Death by suffocation
You might have missed the news this past June, July, then August (yes, just this last Friday) of this year. Each month marked a new case of polio in Papua New Guinea. Polio: The greatest epidemic in history ever to strike North America. Tens of thousands of adults but mostly children died from the virus. Thousands of children had their legs amputated then re-oriented and re-attached so they might walk again. Or leg braces were custom-made to enable them to walk like Forest Gump in the movie Forest Gump. And thousands of kids ended up in iron lungs—a quickly thrown together, huge apparatus designed to help a child breathe that often ended up being their coffin. The iron lung was a large diameter piece of steel pipe sealed at one end. Inside was a flat surface, a bed, that could be extended out of the lung for a child to be loaded on, returned inside, and the head was surrounded with a rubber membrane. This allows the large, blacksmith-sized bellows beneath to force air into and out of the chamber, thus forcing the child’s lungs to inhale and exhale. You see…
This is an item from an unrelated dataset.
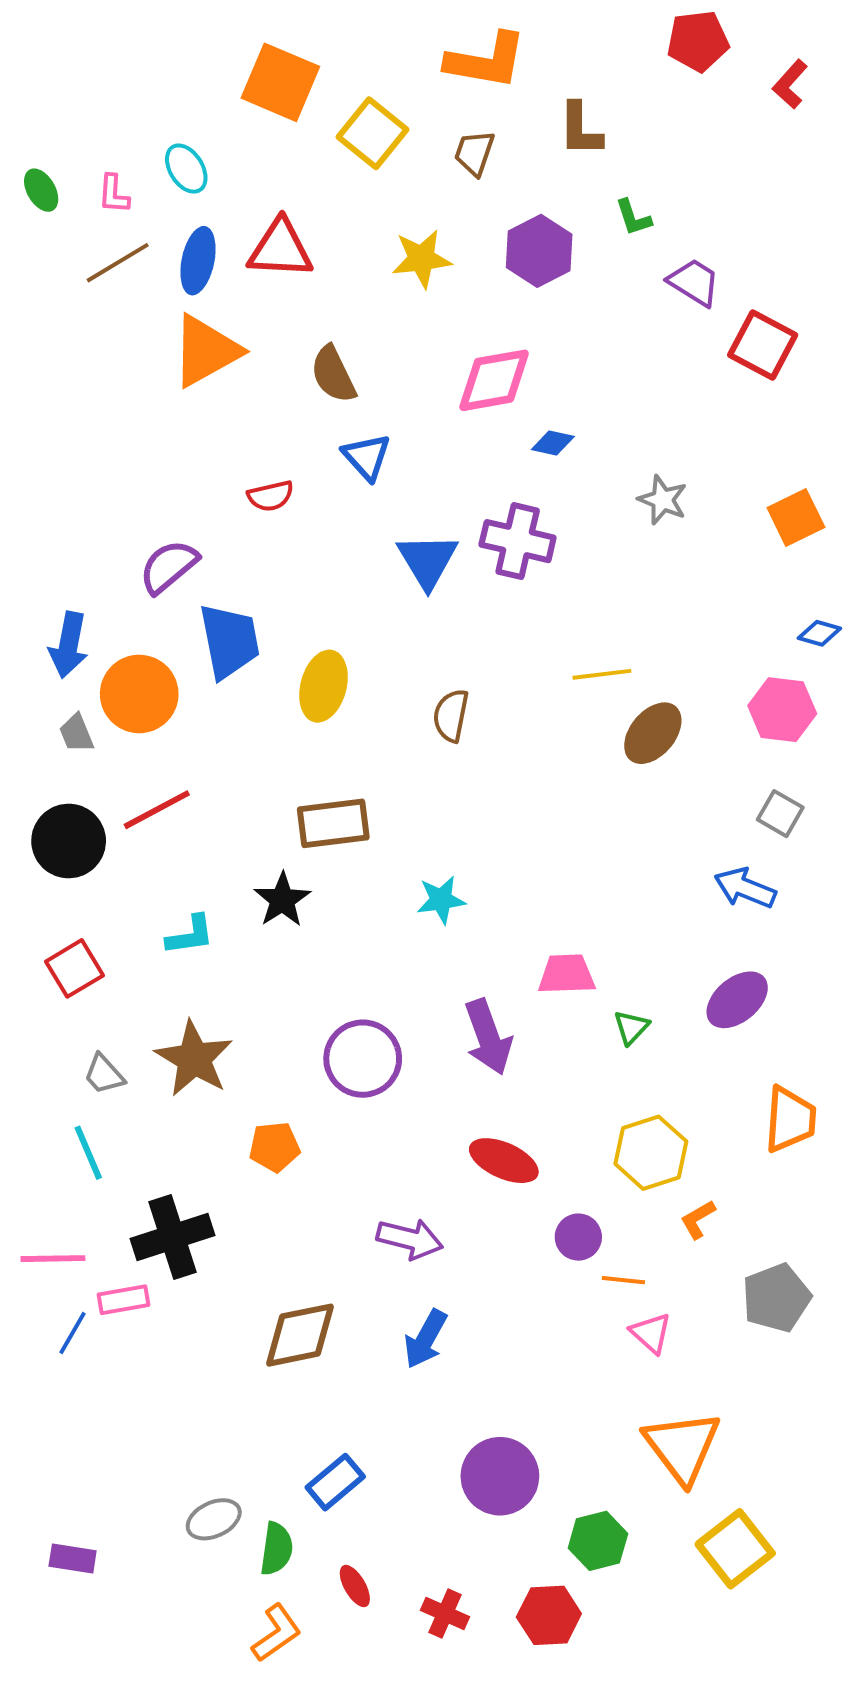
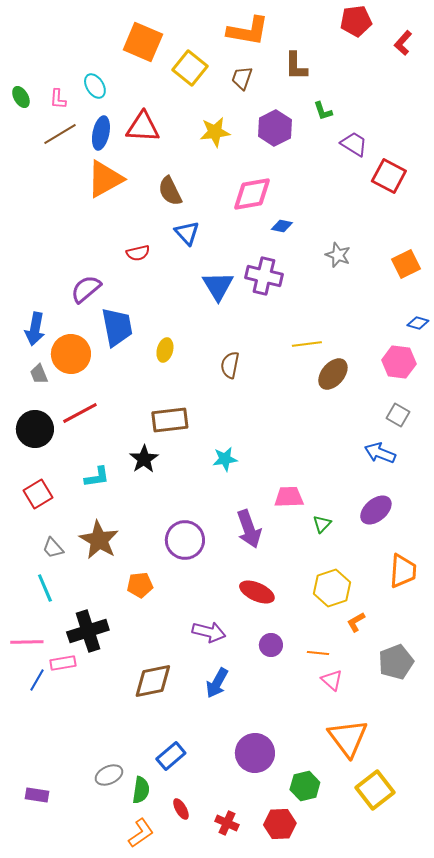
yellow ellipse: (323, 686) -> (165, 350), size x0.7
purple circle: (578, 1237) -> (271, 645), moved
Polio is a virus, poliomyelitis, that attacks the neurons that cause each muscle cell to contract and return to normal length. With the neuron dead, the muscle cannot function. Children were the most vulnerable because their immune systems were in the developmental stages and less able to fight this virus. The toll was the loss of muscle control in 90 percent of the body. No muscle control in the lungs, no breathing; no muscle control in the throat, no swallowing or the child would choke…and the child would die. With 90 percent of the legs muscles inoperable, walking was nearly or completely impossible and often would result in the twisting and deforming of the legs thus the need for amputation and re-attachment. If you were to visit Louisville, Kentucky, you can find the polio hospital in the southeast section of the city—the old, wealthy area. It’s a beautiful stone complex on a former horse breeding and racing farm. When built many, many years ago, they left the former stables all in a row and those stables became the workshops for people building custom leg braces, modified shoes, and such. The amputations in the hospital were innumerable.
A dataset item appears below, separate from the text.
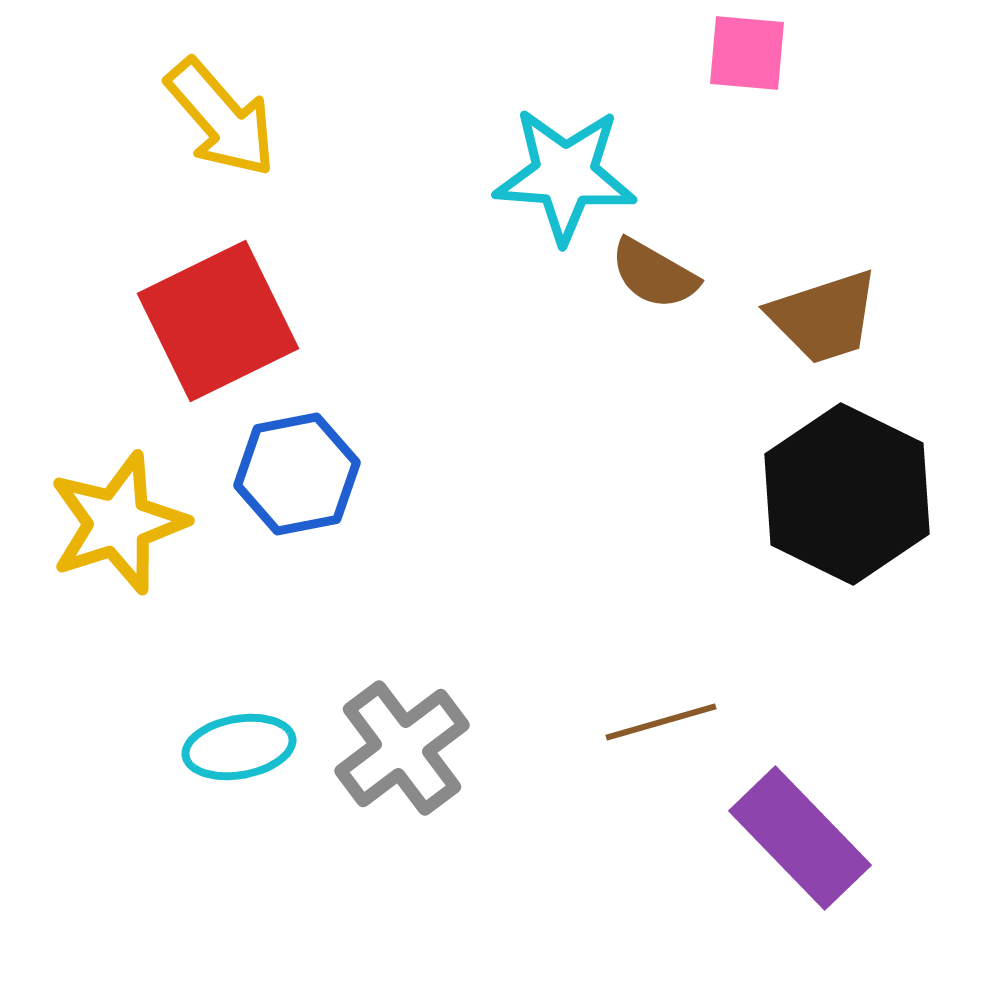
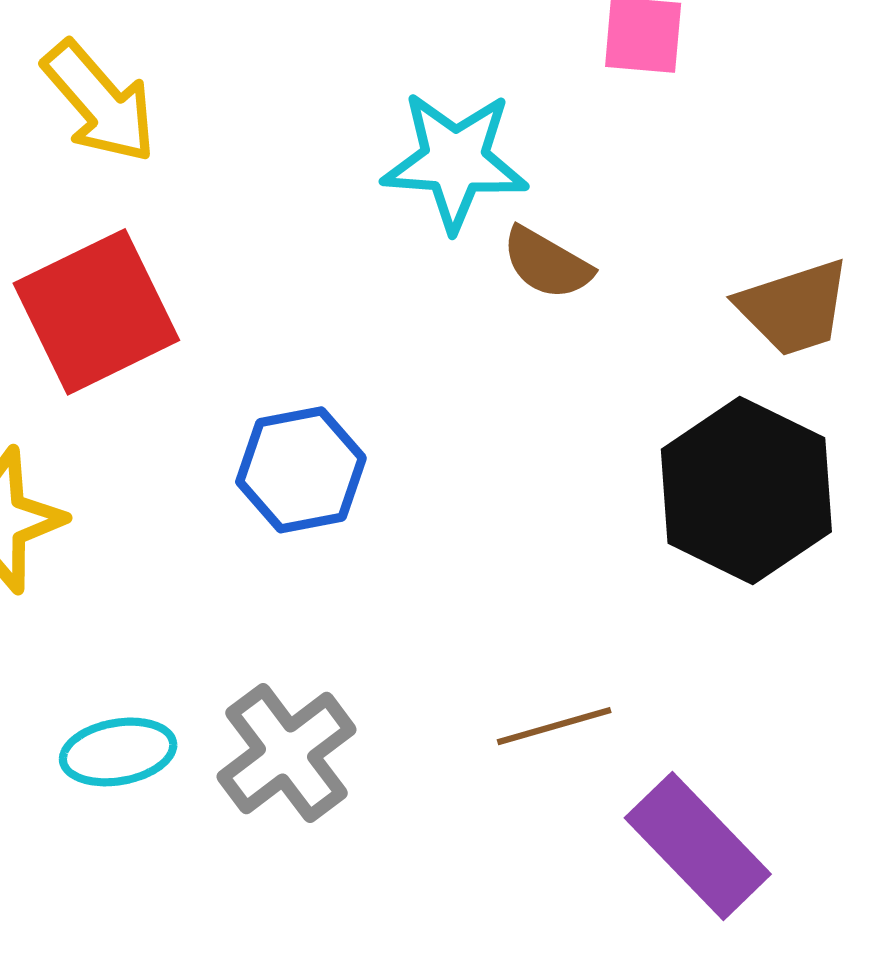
brown trapezoid: (824, 317) -> (794, 308), moved
blue hexagon: (297, 474) -> (301, 470), moved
Why should you care? If you or your children haven’t been immunized, get immunized. It’s an oral vaccine. Protect yourselves. But we have another problem—tourism. I can only guess that there are many people who come here both bearing new diseases (man, I hope our health department is on top of things—too much to ask?) and vulnerable to polio because they have not been vaccinated. Papua New Guinea will have provided it population with almost a million vaccine dosages in the past two months—do you think they were prepared? Nope. So, you and I should be aware of how the virus spreads so quickly—hotels. That’s right: Hotels (and on the mainland, motels). If you travel to the mainland or have been there in the past, you may have noticed in some hotels and motels the presence of paper bands around the toilet seats and lids in each room. They usually say something like “Sanitized for your protection” (not “Cleaned…”). For the longest time, hotels and motels simple concerned themselves with making a room look clean. Because they didn’t sanitize the toilet seat, the flush valve, the facet knobs, light switch, or interior knob of the bathroom door, the virus spread like wildfire. From someone’s poop to your grave. And, please—I don’t want to hear from HNAMI that they sanitize their bathrooms—I know that they don’t. Their housekeeping people are efficient but not effective. The test would be to place the virus at the locations mentioned, have housecleaning “clean” the room, then bring in a non-vaccinated manager at the highest level of the management team to wipe each of these surfaces then we’ll all wait…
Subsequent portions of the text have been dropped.